#### The data:
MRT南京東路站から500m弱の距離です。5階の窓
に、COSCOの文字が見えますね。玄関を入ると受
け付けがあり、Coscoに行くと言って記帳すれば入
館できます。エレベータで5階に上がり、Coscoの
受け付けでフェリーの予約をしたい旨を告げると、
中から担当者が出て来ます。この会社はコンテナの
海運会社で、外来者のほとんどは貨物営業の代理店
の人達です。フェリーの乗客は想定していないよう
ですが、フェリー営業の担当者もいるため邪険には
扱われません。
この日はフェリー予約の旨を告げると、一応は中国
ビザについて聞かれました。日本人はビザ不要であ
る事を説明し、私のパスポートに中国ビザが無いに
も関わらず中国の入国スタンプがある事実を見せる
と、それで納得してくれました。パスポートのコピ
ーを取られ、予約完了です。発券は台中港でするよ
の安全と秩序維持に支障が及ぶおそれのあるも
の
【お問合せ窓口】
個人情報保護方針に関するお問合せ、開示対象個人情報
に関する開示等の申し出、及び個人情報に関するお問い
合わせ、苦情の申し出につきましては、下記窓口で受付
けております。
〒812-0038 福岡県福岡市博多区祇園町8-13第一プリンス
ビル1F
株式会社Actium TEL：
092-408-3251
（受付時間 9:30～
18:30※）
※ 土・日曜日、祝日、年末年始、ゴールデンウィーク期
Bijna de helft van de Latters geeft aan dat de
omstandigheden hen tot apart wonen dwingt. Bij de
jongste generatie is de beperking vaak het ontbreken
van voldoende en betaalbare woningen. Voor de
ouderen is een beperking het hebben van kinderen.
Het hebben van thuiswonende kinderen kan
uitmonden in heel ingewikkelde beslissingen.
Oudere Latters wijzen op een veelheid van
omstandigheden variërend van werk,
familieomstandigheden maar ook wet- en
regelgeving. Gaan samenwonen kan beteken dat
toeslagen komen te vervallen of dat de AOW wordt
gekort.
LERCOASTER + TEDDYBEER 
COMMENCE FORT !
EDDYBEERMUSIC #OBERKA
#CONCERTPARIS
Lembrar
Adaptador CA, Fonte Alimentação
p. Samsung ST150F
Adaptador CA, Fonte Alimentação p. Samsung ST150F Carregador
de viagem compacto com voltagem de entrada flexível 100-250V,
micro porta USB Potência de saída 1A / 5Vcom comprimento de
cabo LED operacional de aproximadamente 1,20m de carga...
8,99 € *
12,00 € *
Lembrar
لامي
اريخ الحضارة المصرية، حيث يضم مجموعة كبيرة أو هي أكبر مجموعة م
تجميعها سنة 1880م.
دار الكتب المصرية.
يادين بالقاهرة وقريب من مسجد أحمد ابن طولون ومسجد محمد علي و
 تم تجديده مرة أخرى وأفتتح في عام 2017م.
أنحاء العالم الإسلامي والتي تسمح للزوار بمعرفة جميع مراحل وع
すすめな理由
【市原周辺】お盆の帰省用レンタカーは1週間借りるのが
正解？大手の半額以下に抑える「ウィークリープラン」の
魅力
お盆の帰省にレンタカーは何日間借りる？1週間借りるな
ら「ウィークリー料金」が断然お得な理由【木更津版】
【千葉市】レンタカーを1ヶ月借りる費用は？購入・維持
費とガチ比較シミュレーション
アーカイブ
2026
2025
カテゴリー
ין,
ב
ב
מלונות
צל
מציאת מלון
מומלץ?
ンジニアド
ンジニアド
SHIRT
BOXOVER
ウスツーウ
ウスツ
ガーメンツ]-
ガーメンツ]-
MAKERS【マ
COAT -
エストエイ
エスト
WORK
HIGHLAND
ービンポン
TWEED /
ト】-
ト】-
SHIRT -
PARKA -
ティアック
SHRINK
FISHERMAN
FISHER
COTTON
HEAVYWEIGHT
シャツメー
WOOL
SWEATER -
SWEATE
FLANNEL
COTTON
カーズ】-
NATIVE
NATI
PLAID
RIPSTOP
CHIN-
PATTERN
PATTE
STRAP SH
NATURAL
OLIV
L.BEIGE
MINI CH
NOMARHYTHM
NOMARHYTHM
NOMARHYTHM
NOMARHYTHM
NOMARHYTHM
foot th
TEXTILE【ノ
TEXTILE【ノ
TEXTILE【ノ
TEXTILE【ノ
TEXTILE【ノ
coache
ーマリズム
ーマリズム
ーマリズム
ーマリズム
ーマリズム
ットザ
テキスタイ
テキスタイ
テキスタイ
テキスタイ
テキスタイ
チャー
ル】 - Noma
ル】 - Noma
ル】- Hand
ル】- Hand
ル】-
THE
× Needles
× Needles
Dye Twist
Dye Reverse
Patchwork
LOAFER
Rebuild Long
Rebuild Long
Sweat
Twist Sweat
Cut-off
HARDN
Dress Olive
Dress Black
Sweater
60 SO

#### Problem description:
Print each entry above again, exactly as it was given.

#### The completed task:
MRT南京東路站から500m弱の距離です。5階の窓
に、COSCOの文字が見えますね。玄関を入ると受
け付けがあり、Coscoに行くと言って記帳すれば入
館できます。エレベータで5階に上がり、Coscoの
受け付けでフェリーの予約をしたい旨を告げると、
中から担当者が出て来ます。この会社はコンテナの
海運会社で、外来者のほとんどは貨物営業の代理店
の人達です。フェリーの乗客は想定していないよう
ですが、フェリー営業の担当者もいるため邪険には
扱われません。
この日はフェリー予約の旨を告げると、一応は中国
ビザについて聞かれました。日本人はビザ不要であ
る事を説明し、私のパスポートに中国ビザが無いに
も関わらず中国の入国スタンプがある事実を見せる
と、それで納得してくれました。パスポートのコピ
ーを取られ、予約完了です。発券は台中港でするよ
の安全と秩序維持に支障が及ぶおそれのあるも
の
【お問合せ窓口】
個人情報保護方針に関するお問合せ、開示対象個人情報
に関する開示等の申し出、及び個人情報に関するお問い
合わせ、苦情の申し出につきましては、下記窓口で受付
けております。
〒812-0038 福岡県福岡市博多区祇園町8-13第一プリンス
ビル1F
株式会社Actium TEL：
092-408-3251
（受付時間 9:30～
18:30※）
※ 土・日曜日、祝日、年末年始、ゴールデンウィーク期
Bijna de helft van de Latters geeft aan dat de
omstandigheden hen tot apart wonen dwingt. Bij de
jongste generatie is de beperking vaak het ontbreken
van voldoende en betaalbare woningen. Voor de
ouderen is een beperking het hebben van kinderen.
Het hebben van thuiswonende kinderen kan
uitmonden in heel ingewikkelde beslissingen.
Oudere Latters wijzen op een veelheid van
omstandigheden variërend van werk,
familieomstandigheden maar ook wet- en
regelgeving. Gaan samenwonen kan beteken dat
toeslagen komen te vervallen of dat de AOW wordt
gekort.
LERCOASTER + TEDDYBEER 
COMMENCE FORT !
EDDYBEERMUSIC #OBERKA
#CONCERTPARIS
Lembrar
Adaptador CA, Fonte Alimentação
p. Samsung ST150F
Adaptador CA, Fonte Alimentação p. Samsung ST150F Carregador
de viagem compacto com voltagem de entrada flexível 100-250V,
micro porta USB Potência de saída 1A / 5Vcom comprimento de
cabo LED operacional de aproximadamente 1,20m de carga...
8,99 € *
12,00 € *
Lembrar
لامي
اريخ الحضارة المصرية، حيث يضم مجموعة كبيرة أو هي أكبر مجموعة م
تجميعها سنة 1880م.
دار الكتب المصرية.
يادين بالقاهرة وقريب من مسجد أحمد ابن طولون ومسجد محمد علي و
 تم تجديده مرة أخرى وأفتتح في عام 2017م.
أنحاء العالم الإسلامي والتي تسمح للزوار بمعرفة جميع مراحل وع
すすめな理由
【市原周辺】お盆の帰省用レンタカーは1週間借りるのが
正解？大手の半額以下に抑える「ウィークリープラン」の
魅力
お盆の帰省にレンタカーは何日間借りる？1週間借りるな
ら「ウィークリー料金」が断然お得な理由【木更津版】
【千葉市】レンタカーを1ヶ月借りる費用は？購入・維持
費とガチ比較シミュレーション
アーカイブ
2026
2025
カテゴリー
ין,
ב
ב
מלונות
צל
מציאת מלון
מומלץ?
ンジニアド
ンジニアド
SHIRT
BOXOVER
ウスツーウ
ウスツ
ガーメンツ]-
ガーメンツ]-
MAKERS【マ
COAT -
エストエイ
エスト
WORK
HIGHLAND
ービンポン
TWEED /
ト】-
ト】-
SHIRT -
PARKA -
ティアック
SHRINK
FISHERMAN
FISHER
COTTON
HEAVYWEIGHT
シャツメー
WOOL
SWEATER -
SWEATE
FLANNEL
COTTON
カーズ】-
NATIVE
NATI
PLAID
RIPSTOP
CHIN-
PATTERN
PATTE
STRAP SH
NATURAL
OLIV
L.BEIGE
MINI CH
NOMARHYTHM
NOMARHYTHM
NOMARHYTHM
NOMARHYTHM
NOMARHYTHM
foot th
TEXTILE【ノ
TEXTILE【ノ
TEXTILE【ノ
TEXTILE【ノ
TEXTILE【ノ
coache
ーマリズム
ーマリズム
ーマリズム
ーマリズム
ーマリズム
ットザ
テキスタイ
テキスタイ
テキスタイ
テキスタイ
テキスタイ
チャー
ル】 - Noma
ル】 - Noma
ル】- Hand
ル】- Hand
ル】-
THE
× Needles
× Needles
Dye Twist
Dye Reverse
Patchwork
LOAFER
Rebuild Long
Rebuild Long
Sweat
Twist Sweat
Cut-off
HARDN
Dress Olive
Dress Black
Sweater
60 SO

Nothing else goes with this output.